By September 24, 2017Lawyer Limelights

Photo by Justin Clemons.

Theodore Stevenson was earning his mechanical engineering degree at Northwestern University when he realized he did not want to work directly in the discipline as an engineer.

“I worked one summer during college assisting a mechanical engineer draft blueprints for a pipe mill,” Stevenson says. “That just wasn’t for me. I wanted something a little more competitive and interpersonal.”

As anyone who’s seen him operate in front of a jury can tell you, Stevenson made the right move. He has used his law degree from the University of Virginia to become one of the best patent litigators in the country, operating out of McKool Smith‘s Dallas office for regular clients like Ericsson. Among the secrets of his success in the courtroom are preparing witnesses to act natural and never underestimating juries.

Lawdragon: Can you describe for our readers the mix of cases you tend to handle?

Theodore Stevenson: For the last 20 years, it has been almost exclusively patent infringement, trade secret, and unfair competition cases. I typically handle complex disputes that have diverse technologies at their core.

LD: How did you first become interested in a litigation practice focused on patent and technology cases?

TS: I have always had a passion for deciphering how things work, and for tactics of persuasion. Patent litigation fuels both of those passions.

LD: What specific types of cases are keeping you busy these days?

TS: Over the last five years, I have been involved in a number of competition cases related to standard essential patent (SEP) licensing. The typical fact pattern is an impasse in licensing negotiations, after which the putative licensee contends the patent owner breached its commitment to offer Fair, Reasonable, and Non-discriminatory (FRAND) license terms, violated federal and state antitrust laws, and committed various common law competition torts.
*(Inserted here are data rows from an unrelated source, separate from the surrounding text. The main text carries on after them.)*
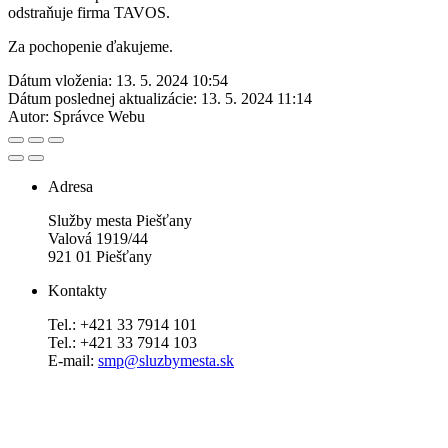
odstraňuje firma TAVOS.
Za pochopenie ďakujeme.
Dátum vloženia:
13. 5. 2024 10:54
Dátum poslednej aktualizácie:
13. 5. 2024 11:14
Autor:
Správce Webu
Adresa
Služby mesta Piešťany
Valová 1919/44
921 01 Piešťany
Kontakty
Tel.: +421 33 7914 101
Tel.: +421 33 7914 103
E-mail:
smp@sluzbymesta.sk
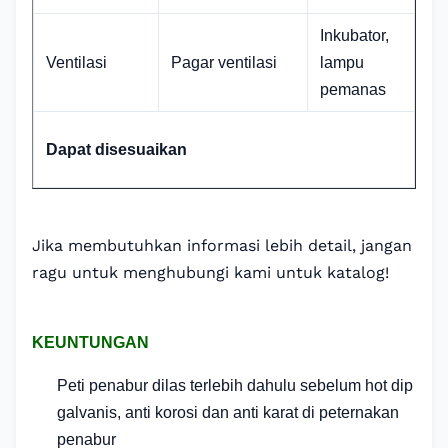
Inkubator,
Ventilasi
Pagar ventilasi
lampu
pemanas
Dapat disesuaikan
Jika membutuhkan informasi lebih detail, jangan
ragu untuk menghubungi kami untuk katalog!
KEUNTUNGAN
Peti penabur dilas terlebih dahulu sebelum hot dip
galvanis, anti korosi dan anti karat di peternakan
penabur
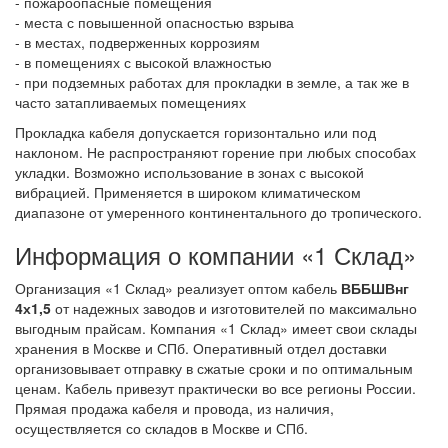
- пожароопасные помещения
- места с повышенной опасностью взрыва
- в местах, подверженных коррозиям
- в помещениях с высокой влажностью
- при подземных работах для прокладки в земле, а так же в
часто затапливаемых помещениях
Прокладка кабеля допускается горизонтально или под
наклоном. Не распространяют горение при любых способах
укладки. Возможно использование в зонах с высокой
вибрацией. Применяется в широком климатическом
диапазоне от умеренного континентального до тропического.
Информация о компании «1 Склад»
Организация «1 Склад» реализует оптом кабель
ВББШВнг
4х1,5
от надежных заводов и изготовителей по максимально
выгодным прайсам. Компания «1 Склад» имеет свои склады
хранения в Москве и СПб. Оперативный отдел доставки
организовывает отправку в сжатые сроки и по оптимальным
ценам. Кабель привезут практически во все регионы России.
Прямая продажа кабеля и провода, из наличия,
осуществляется со складов в Москве и СПб.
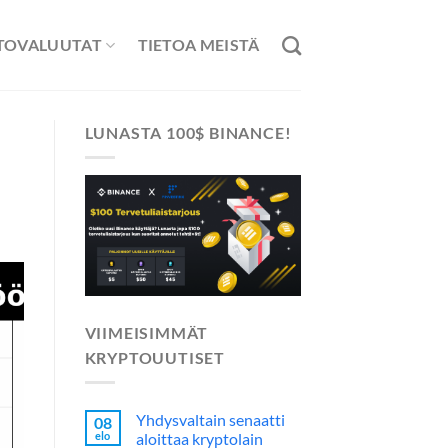
TOVALUUTAT
TIETOA MEISTÄ
LUNASTA 100$ BINANCE!
VIIMEISIMMÄT
KRYPTOUUTISET
Yhdysvaltain senaatti
08
elo
aloittaa kryptolain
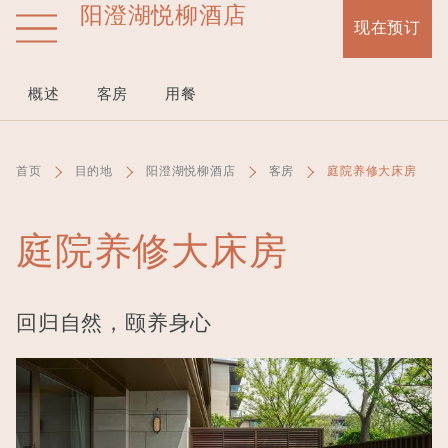
阳澄湖悦柳酒店
跳
现在预订
转
到
主
概述
客房
用餐
要
内
容
首页
目的地
阳澄湖悦柳酒店
客房
庭院养修大床房
庭院养修大床房
回归自然，颐养身心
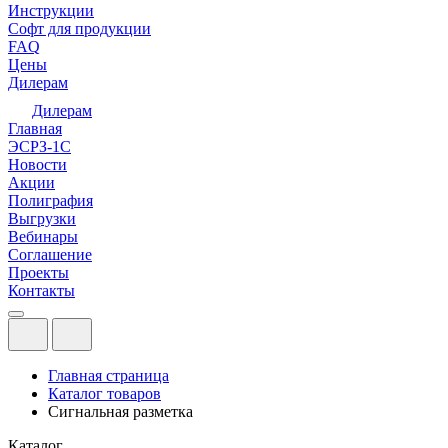
Инструкции
Софт для продукции
FAQ
Цены
Дилерам
Дилерам
Главная
ЭСРЗ-1С
Новости
Акции
Полиграфия
Выгрузки
Вебинары
Соглашение
Проекты
Контакты
Главная страница
Каталог товаров
Сигнальная разметка
Каталог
These cases involve high stakes and litigation around the globe – usually the licensee is a global cellular handset manufacturer. A court is typically asked to set a royalty rate consistent with FRAND, and when there are large worldwide sales volumes, a variance in the royalty rate of just 1/10th of a percent can cause a swing of tens or hundreds of millions of dollars in royalties owed. The amount at stake makes these hard fought cases with no holds barred. I have had four of these cases go the distance through trial or arbitration, and several more settle, over the last five years.  The wins and settlements have resulted in billions in royalties for my clients.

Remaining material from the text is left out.